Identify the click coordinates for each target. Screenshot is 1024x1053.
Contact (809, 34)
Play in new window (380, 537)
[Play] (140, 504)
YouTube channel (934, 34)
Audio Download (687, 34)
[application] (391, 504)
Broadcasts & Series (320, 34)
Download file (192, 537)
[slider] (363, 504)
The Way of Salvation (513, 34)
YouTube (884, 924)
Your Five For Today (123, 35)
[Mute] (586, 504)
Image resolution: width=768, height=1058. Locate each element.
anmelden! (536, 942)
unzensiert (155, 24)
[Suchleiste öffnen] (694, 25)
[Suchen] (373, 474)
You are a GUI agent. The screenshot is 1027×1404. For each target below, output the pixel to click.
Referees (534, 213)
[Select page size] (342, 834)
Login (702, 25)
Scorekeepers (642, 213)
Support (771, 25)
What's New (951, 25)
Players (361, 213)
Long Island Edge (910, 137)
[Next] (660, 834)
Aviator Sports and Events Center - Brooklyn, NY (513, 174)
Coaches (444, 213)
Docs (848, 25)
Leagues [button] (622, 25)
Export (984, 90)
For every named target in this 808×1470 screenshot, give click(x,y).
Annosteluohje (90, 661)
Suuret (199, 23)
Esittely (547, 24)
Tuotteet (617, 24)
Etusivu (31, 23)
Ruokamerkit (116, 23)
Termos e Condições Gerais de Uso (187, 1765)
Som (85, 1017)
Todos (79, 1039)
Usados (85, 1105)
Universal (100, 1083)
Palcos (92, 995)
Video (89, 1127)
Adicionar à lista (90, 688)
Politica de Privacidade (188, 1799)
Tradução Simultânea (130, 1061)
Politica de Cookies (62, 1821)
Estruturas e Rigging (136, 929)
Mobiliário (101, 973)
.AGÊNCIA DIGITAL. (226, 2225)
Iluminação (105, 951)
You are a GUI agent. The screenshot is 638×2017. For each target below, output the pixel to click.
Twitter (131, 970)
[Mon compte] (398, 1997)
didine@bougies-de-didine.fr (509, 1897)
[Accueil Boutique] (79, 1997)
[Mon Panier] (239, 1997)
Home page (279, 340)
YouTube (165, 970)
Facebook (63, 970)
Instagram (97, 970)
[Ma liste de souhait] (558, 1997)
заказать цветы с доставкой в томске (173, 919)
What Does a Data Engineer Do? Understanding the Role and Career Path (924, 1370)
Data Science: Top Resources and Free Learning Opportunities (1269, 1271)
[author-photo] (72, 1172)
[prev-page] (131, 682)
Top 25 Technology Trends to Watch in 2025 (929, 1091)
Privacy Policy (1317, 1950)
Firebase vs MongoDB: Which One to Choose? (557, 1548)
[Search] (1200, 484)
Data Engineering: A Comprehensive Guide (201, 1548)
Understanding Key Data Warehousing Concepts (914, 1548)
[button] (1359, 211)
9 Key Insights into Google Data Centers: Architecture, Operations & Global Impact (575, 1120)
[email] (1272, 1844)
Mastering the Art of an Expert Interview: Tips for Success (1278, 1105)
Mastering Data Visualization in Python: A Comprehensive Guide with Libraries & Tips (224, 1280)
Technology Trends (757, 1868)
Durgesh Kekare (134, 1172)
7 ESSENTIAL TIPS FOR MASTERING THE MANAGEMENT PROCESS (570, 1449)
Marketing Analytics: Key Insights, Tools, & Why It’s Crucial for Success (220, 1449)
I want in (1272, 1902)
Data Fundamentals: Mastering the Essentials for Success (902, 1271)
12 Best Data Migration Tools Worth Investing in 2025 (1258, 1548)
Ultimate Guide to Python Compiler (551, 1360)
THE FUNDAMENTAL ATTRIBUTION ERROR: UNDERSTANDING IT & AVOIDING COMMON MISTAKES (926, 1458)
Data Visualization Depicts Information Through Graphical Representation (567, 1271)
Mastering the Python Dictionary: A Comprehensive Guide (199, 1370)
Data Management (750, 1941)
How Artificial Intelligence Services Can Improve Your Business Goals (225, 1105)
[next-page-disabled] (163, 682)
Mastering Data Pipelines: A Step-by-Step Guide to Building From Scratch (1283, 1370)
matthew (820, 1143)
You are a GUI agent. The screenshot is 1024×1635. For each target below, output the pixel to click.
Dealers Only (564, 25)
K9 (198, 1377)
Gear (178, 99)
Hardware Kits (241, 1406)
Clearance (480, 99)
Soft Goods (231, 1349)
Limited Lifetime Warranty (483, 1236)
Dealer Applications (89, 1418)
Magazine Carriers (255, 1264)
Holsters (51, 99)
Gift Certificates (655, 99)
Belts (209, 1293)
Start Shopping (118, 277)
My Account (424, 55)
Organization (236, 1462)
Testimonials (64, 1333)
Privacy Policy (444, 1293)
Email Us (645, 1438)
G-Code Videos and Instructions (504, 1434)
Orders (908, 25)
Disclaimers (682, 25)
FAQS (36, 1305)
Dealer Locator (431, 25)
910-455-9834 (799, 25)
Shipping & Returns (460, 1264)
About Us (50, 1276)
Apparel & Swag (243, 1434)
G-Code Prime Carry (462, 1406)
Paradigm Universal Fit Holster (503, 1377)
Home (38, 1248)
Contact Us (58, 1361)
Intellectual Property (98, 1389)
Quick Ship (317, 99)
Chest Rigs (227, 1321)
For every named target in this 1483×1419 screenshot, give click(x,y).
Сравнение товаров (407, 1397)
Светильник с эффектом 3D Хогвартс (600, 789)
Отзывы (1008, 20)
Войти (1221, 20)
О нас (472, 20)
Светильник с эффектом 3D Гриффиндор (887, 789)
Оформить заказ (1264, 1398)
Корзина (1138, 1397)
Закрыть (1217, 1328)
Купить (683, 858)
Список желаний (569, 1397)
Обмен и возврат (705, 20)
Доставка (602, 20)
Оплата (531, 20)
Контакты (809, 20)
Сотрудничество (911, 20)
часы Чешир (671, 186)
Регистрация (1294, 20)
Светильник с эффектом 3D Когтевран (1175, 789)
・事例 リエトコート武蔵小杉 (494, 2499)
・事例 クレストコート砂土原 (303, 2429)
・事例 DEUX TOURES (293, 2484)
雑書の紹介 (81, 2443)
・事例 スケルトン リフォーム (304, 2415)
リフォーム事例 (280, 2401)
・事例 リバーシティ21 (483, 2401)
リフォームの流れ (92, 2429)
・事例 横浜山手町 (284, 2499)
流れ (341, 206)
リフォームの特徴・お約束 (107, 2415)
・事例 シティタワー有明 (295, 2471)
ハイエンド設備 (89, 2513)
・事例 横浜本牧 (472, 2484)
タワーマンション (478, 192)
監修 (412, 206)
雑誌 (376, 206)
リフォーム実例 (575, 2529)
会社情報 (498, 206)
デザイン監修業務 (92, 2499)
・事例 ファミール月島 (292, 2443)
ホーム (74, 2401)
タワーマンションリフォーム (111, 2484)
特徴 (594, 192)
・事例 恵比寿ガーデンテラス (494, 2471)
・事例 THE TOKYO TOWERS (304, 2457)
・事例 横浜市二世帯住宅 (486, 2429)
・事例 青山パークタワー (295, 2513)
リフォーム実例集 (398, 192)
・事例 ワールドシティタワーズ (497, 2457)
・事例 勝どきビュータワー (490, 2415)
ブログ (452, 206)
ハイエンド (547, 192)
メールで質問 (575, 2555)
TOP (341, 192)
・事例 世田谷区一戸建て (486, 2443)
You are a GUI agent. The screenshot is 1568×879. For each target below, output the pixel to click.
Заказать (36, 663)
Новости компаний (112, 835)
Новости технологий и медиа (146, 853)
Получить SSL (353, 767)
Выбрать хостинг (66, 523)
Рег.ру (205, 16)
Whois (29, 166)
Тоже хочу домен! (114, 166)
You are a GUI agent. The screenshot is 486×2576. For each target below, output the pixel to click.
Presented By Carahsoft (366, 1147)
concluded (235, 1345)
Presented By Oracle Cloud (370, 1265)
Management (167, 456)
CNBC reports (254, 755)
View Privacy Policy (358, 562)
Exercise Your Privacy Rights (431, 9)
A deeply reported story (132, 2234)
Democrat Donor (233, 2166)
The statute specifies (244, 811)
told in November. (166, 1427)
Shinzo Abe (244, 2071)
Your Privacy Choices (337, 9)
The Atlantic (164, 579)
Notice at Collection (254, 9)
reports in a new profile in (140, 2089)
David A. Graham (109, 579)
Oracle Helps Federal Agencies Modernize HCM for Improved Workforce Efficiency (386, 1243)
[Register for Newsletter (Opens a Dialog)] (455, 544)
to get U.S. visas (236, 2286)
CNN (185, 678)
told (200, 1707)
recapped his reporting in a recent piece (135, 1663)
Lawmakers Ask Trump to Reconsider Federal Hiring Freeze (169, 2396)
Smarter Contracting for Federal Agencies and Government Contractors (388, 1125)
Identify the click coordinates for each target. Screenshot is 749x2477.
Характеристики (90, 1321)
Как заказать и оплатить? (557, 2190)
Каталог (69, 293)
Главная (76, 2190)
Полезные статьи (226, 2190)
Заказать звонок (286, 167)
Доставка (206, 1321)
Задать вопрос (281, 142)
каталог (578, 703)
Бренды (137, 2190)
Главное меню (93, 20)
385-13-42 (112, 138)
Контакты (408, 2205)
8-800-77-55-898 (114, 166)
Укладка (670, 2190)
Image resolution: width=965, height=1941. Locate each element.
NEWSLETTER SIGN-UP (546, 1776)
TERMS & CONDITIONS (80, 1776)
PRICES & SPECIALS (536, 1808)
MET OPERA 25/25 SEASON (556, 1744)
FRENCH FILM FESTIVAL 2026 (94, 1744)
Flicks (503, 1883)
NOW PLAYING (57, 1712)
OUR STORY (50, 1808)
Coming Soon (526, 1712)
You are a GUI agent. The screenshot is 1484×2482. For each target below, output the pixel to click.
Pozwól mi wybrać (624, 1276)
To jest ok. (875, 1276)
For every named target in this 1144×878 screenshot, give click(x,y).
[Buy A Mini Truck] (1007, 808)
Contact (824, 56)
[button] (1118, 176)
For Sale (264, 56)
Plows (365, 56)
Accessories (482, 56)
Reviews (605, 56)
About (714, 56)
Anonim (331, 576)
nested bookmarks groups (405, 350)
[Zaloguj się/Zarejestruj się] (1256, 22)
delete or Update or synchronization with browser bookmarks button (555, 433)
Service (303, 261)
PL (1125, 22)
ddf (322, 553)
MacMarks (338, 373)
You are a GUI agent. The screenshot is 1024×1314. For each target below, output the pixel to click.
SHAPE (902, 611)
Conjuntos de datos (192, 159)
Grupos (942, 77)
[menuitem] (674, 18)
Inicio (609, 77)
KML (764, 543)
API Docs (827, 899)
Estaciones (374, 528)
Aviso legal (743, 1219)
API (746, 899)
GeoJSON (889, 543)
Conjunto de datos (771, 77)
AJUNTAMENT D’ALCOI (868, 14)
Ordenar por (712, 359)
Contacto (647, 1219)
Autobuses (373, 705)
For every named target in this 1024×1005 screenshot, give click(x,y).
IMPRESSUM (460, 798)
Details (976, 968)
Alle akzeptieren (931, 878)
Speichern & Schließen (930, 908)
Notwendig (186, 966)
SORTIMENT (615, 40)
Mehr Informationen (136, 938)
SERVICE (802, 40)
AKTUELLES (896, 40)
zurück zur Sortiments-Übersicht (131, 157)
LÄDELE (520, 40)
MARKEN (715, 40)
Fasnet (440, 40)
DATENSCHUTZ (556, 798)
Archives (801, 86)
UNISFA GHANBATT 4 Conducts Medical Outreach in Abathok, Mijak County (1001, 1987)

- [Exercise details] Repeat, exactly as they stand above, the lines from the line with "Контакты (408, 2205)" to the line with "OUR STORY (50, 1808)", both lines included.

- [Answer section]
Контакты (408, 2205)
8-800-77-55-898 (114, 166)
Укладка (670, 2190)
Image resolution: width=965, height=1941. Locate each element.
NEWSLETTER SIGN-UP (546, 1776)
TERMS & CONDITIONS (80, 1776)
PRICES & SPECIALS (536, 1808)
MET OPERA 25/25 SEASON (556, 1744)
FRENCH FILM FESTIVAL 2026 (94, 1744)
Flicks (503, 1883)
NOW PLAYING (57, 1712)
OUR STORY (50, 1808)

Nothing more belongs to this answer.